Coberto de desonra pela vergonhosa retirada do Afeganistão, Mark Milley agora aparece tramando com China pelas costas de um presidente. Vilma Gryzinski:
Parece
diálogo de filme: “General Li, o senhor e eu nos conhecemos há cinco
anos. Se nós formos atacar, eu vou te ligar antes. Não será de
surpresa”.
“General
Li, quero garantir que o governo americano é estável e que tudo vai
ficar bem. Nós não vamos atacar ou conduzir qualquer operação cinética
contra vocês”.
Em linguagem militar, operação cinética equivale a atos de guerra.
O
homem que deu garantias ao atual maior inimigo dos Estados Unidos foi o
general Mark Milley, chefe do estado-maior conjunto das Forças Armadas
americanas – ou seja, o posto mais importante da hierarquia militar.

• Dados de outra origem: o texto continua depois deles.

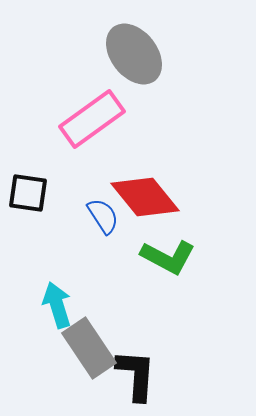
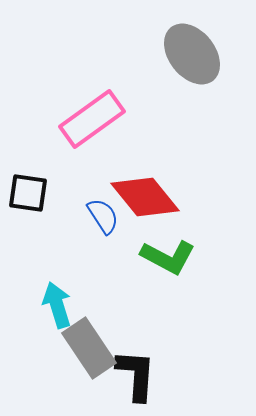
gray ellipse: moved 58 px right
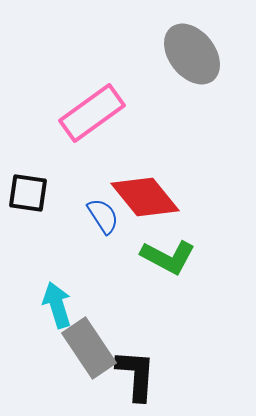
pink rectangle: moved 6 px up
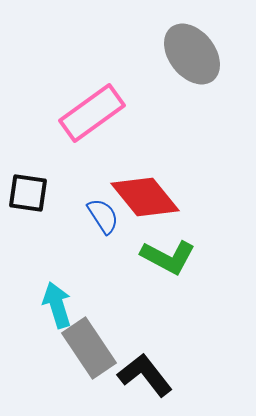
black L-shape: moved 9 px right; rotated 42 degrees counterclockwise
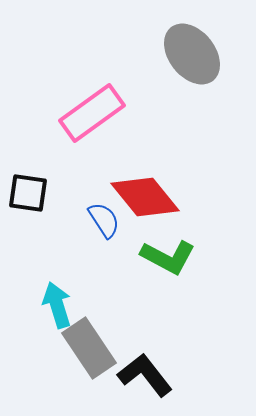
blue semicircle: moved 1 px right, 4 px down
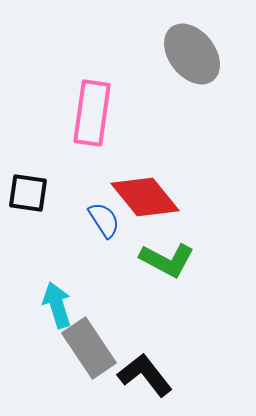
pink rectangle: rotated 46 degrees counterclockwise
green L-shape: moved 1 px left, 3 px down
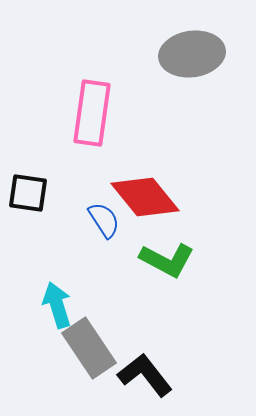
gray ellipse: rotated 60 degrees counterclockwise
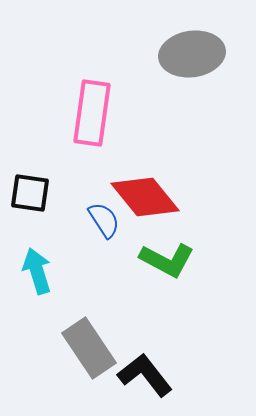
black square: moved 2 px right
cyan arrow: moved 20 px left, 34 px up
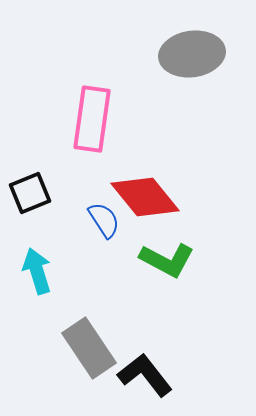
pink rectangle: moved 6 px down
black square: rotated 30 degrees counterclockwise
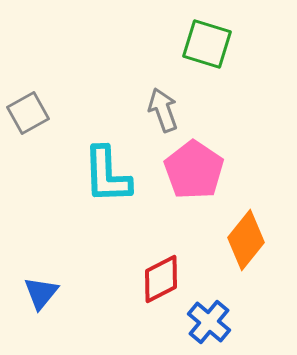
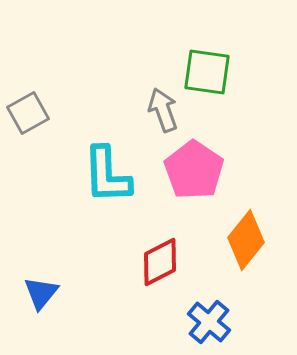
green square: moved 28 px down; rotated 9 degrees counterclockwise
red diamond: moved 1 px left, 17 px up
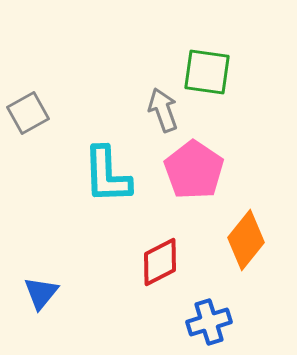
blue cross: rotated 33 degrees clockwise
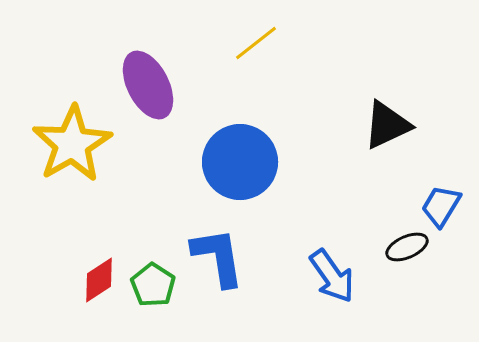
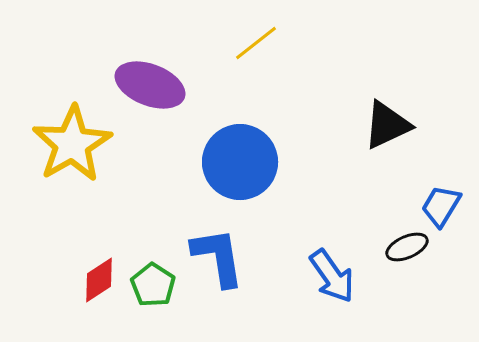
purple ellipse: moved 2 px right; rotated 42 degrees counterclockwise
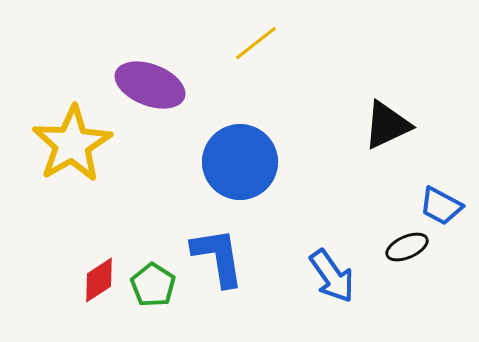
blue trapezoid: rotated 93 degrees counterclockwise
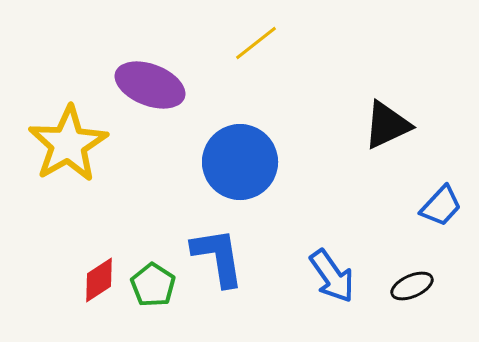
yellow star: moved 4 px left
blue trapezoid: rotated 75 degrees counterclockwise
black ellipse: moved 5 px right, 39 px down
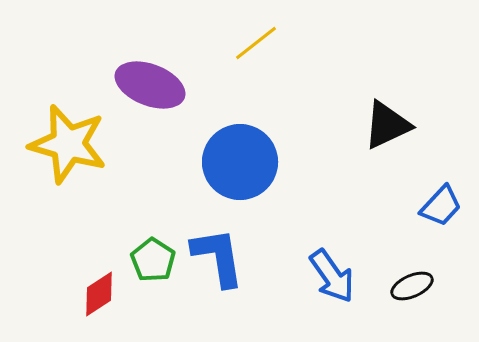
yellow star: rotated 26 degrees counterclockwise
red diamond: moved 14 px down
green pentagon: moved 25 px up
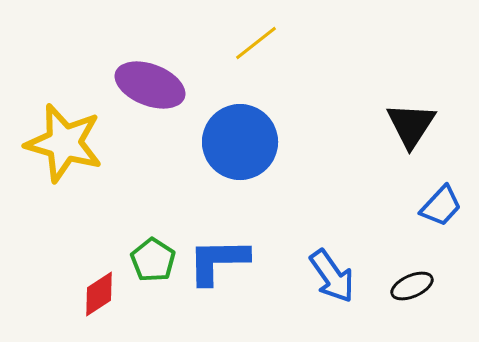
black triangle: moved 24 px right; rotated 32 degrees counterclockwise
yellow star: moved 4 px left, 1 px up
blue circle: moved 20 px up
blue L-shape: moved 4 px down; rotated 82 degrees counterclockwise
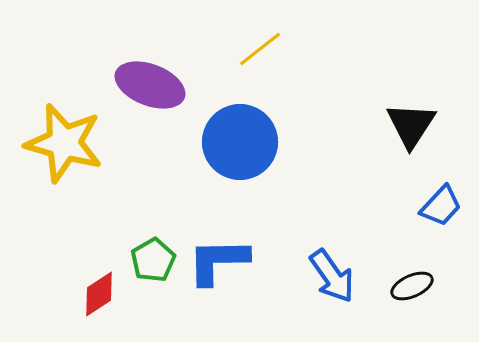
yellow line: moved 4 px right, 6 px down
green pentagon: rotated 9 degrees clockwise
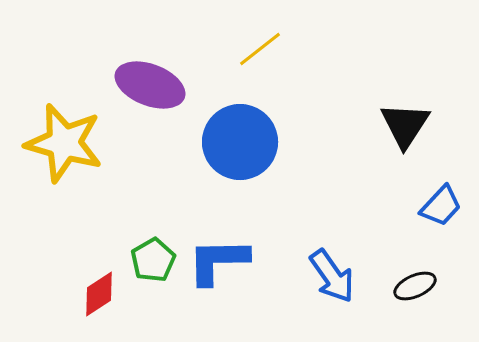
black triangle: moved 6 px left
black ellipse: moved 3 px right
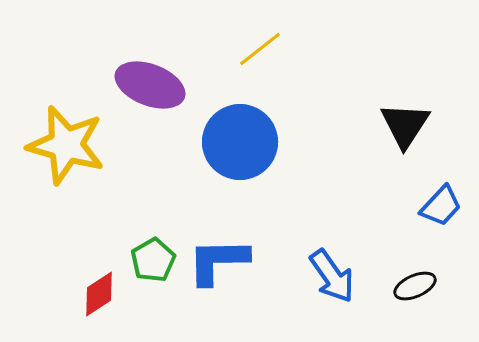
yellow star: moved 2 px right, 2 px down
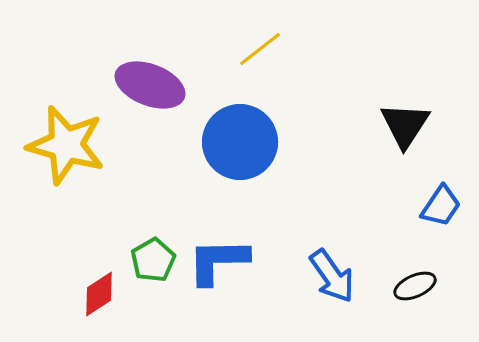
blue trapezoid: rotated 9 degrees counterclockwise
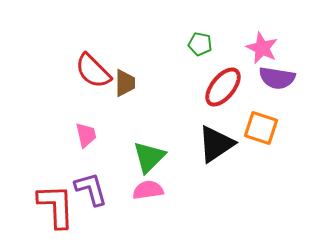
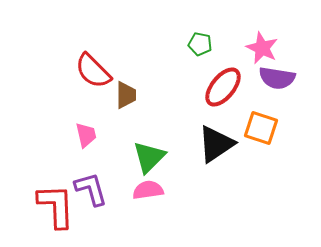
brown trapezoid: moved 1 px right, 12 px down
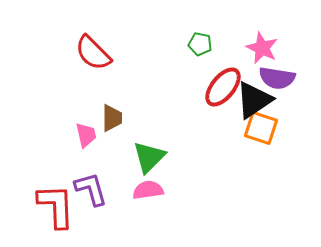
red semicircle: moved 18 px up
brown trapezoid: moved 14 px left, 23 px down
black triangle: moved 38 px right, 44 px up
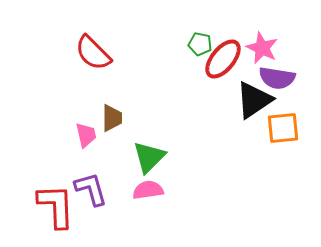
red ellipse: moved 28 px up
orange square: moved 22 px right; rotated 24 degrees counterclockwise
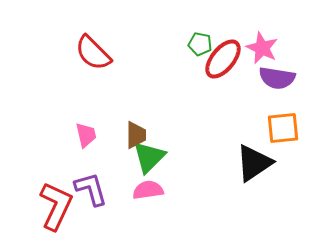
black triangle: moved 63 px down
brown trapezoid: moved 24 px right, 17 px down
red L-shape: rotated 27 degrees clockwise
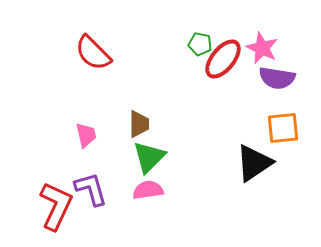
brown trapezoid: moved 3 px right, 11 px up
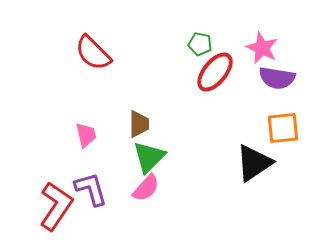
red ellipse: moved 8 px left, 13 px down
pink semicircle: moved 2 px left, 2 px up; rotated 140 degrees clockwise
red L-shape: rotated 9 degrees clockwise
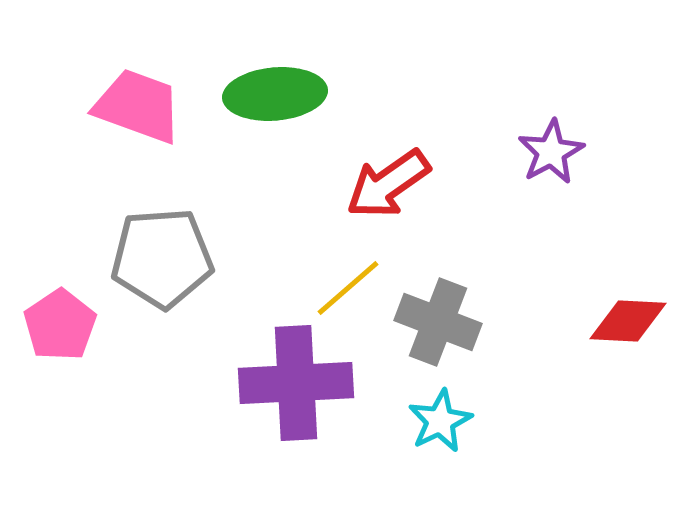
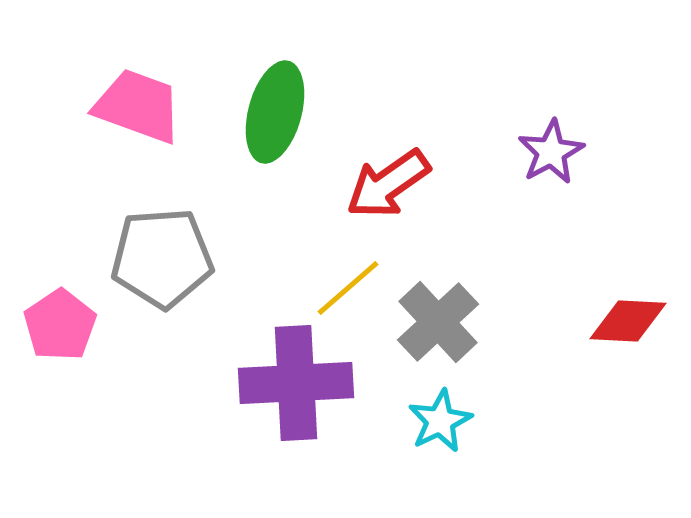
green ellipse: moved 18 px down; rotated 70 degrees counterclockwise
gray cross: rotated 26 degrees clockwise
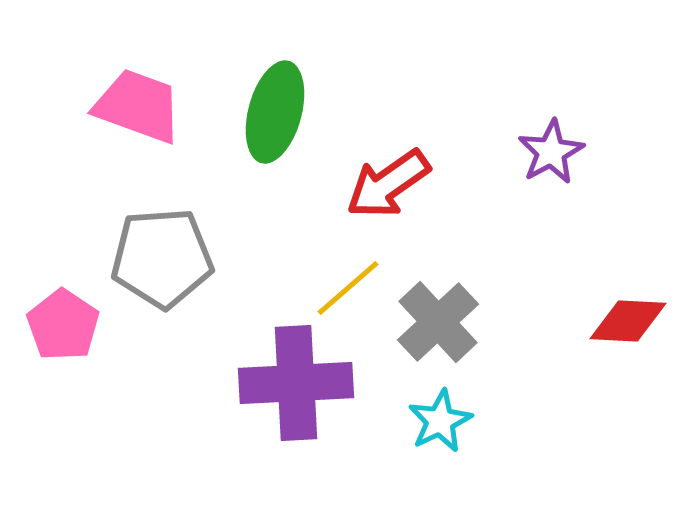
pink pentagon: moved 3 px right; rotated 4 degrees counterclockwise
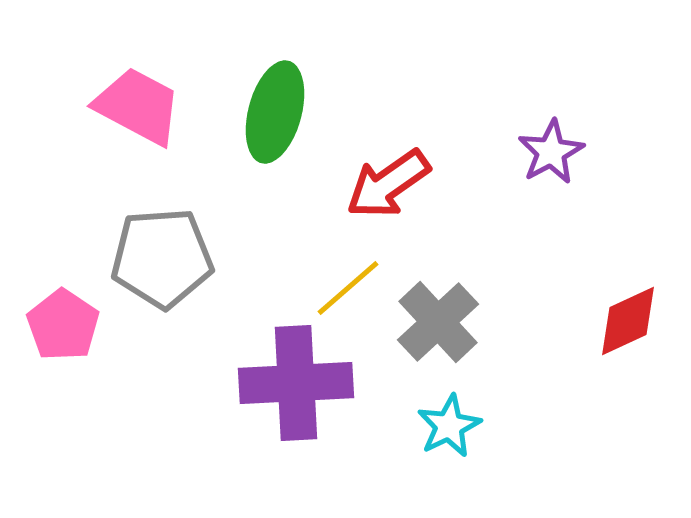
pink trapezoid: rotated 8 degrees clockwise
red diamond: rotated 28 degrees counterclockwise
cyan star: moved 9 px right, 5 px down
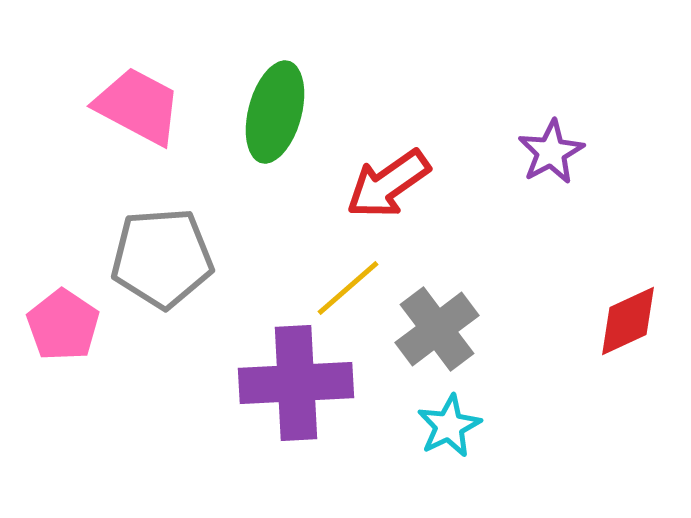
gray cross: moved 1 px left, 7 px down; rotated 6 degrees clockwise
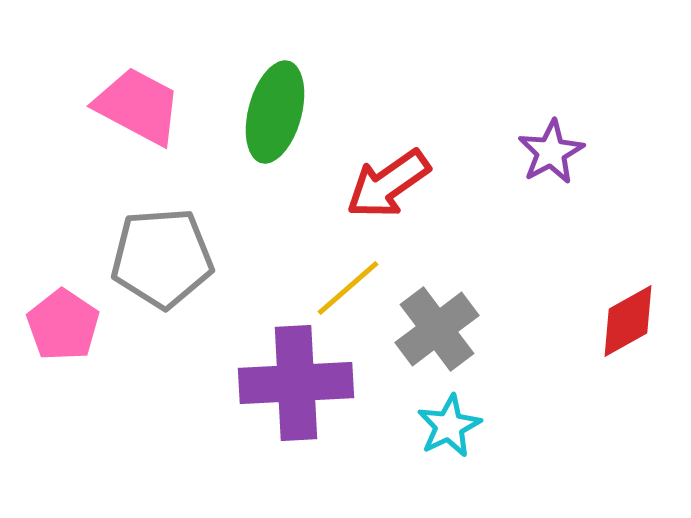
red diamond: rotated 4 degrees counterclockwise
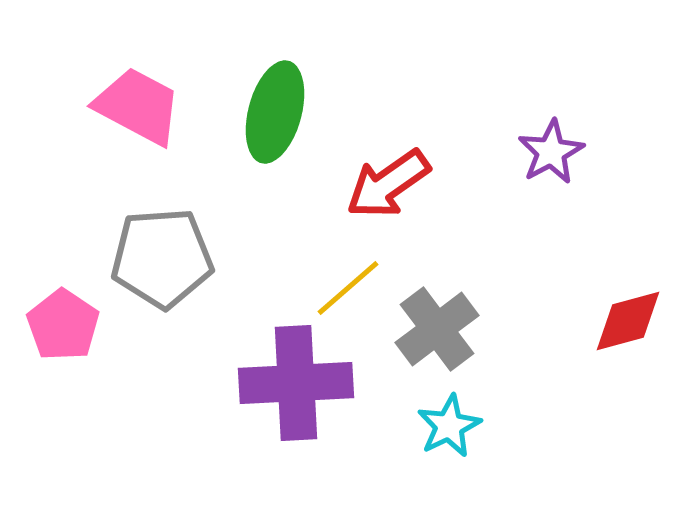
red diamond: rotated 14 degrees clockwise
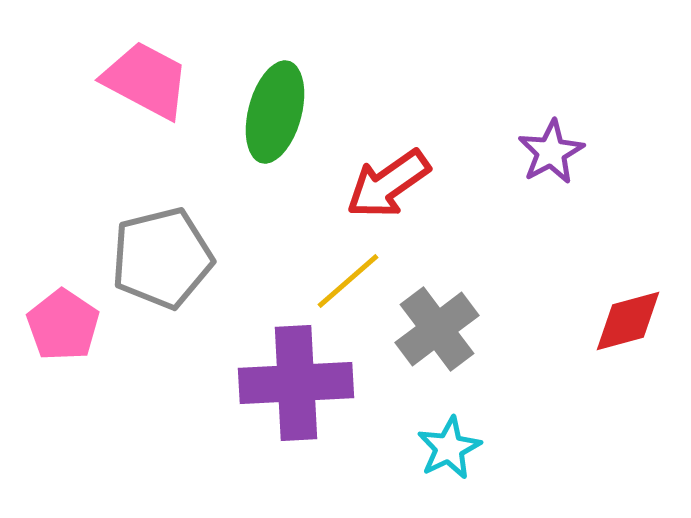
pink trapezoid: moved 8 px right, 26 px up
gray pentagon: rotated 10 degrees counterclockwise
yellow line: moved 7 px up
cyan star: moved 22 px down
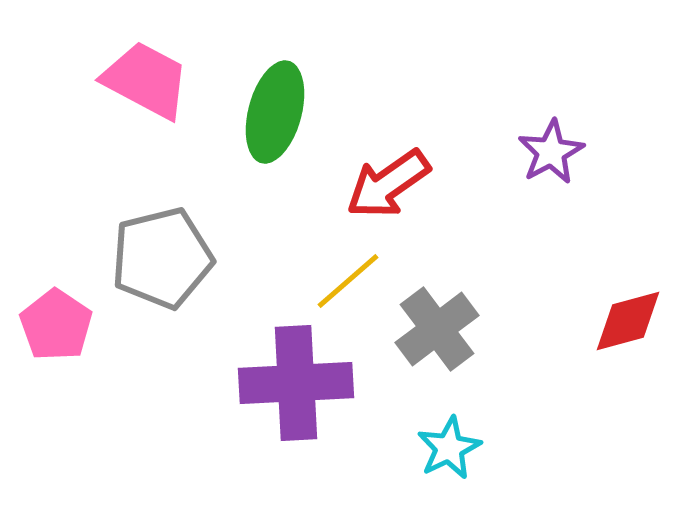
pink pentagon: moved 7 px left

E seu interlocutor foi o general Li Zuocheng, que ocupa o cargo equivalente no Exército Popular de Libertação da China.
As
duas conversas estão no novo livro de Bob Woodward e Robert Costa sobre
a etapa final do governo de Donald Trump, intitulado Perigo.
Woodward,
da dupla de Watergate, deu vários sinais de que integrava a turma
psicologicamente perturbada pelo ódio acumulado contra Trump, mas os
telefonemas reproduzidos não foram desmentidos. Isso significa que foram
revelados pelo próprio Milley ou por alguém que falou com autorização
dele.
A
tese do livro é que os telefonemas do general ao seu colega/adversário
chinês, completamente contrários à hierarquia, à cadeia de comando e ao
manual de comportamento de um chefe militar, tiveram um objetivo nobre:
desarticular alguma manobra de Trump que envolvesse algo grandioso e
perigosíssimo, como um ataque contra a China, para impedir ou
neutralizar sua derrota na campanha pela reeleição.
É
uma tese duvidosa. Ao contrário do que aparece nos filmes sobre
presidentes, um subgênero do cinema americano, o ocupante da Casa
Branca, embora seja o comandante-chefe das Forças Armadas, não pode
desencadear uma guerra de uma hora para outra, sem o conhecimento e o
consenso, ainda que não unânime, dos civis e militares que formam o
establishment da defesa nacional.
Também não pode “apertar um botão” e desfechar um ataque nuclear a seu bel prazer.
É
claro que para os antitrumpistas, o general, que já havia esperneado
quando Trump levou a cúpula militar para uma caminhada até uma igreja ao
lado da Casa Branca que os manifestantes ligados ao Black Lives Matter
haviam tentando incendiar, teve um comportamento heróico ao neutralizar
preventivamente uma perigosa e alucinada jogada de Trump.
No
campo oposto, dos que se chocaram com a forma como um chefe do
estado-maior conjunto pode se aliar a um adversário chinês, a melhor
reação foi do senador republicano Marco Rubio.
Numa
carta aberta a Joe Biden, ele também usa termos que parecem de cinema,
manifestando “grave preocupação” com a possibilidade de que o general
Milley considerasse a hipótese de “fazer um traiçoeiro vazamento de
informações sigilosas ao Partido Comunista Chinês em antecipação a
conflito armado com a República Popular da China”.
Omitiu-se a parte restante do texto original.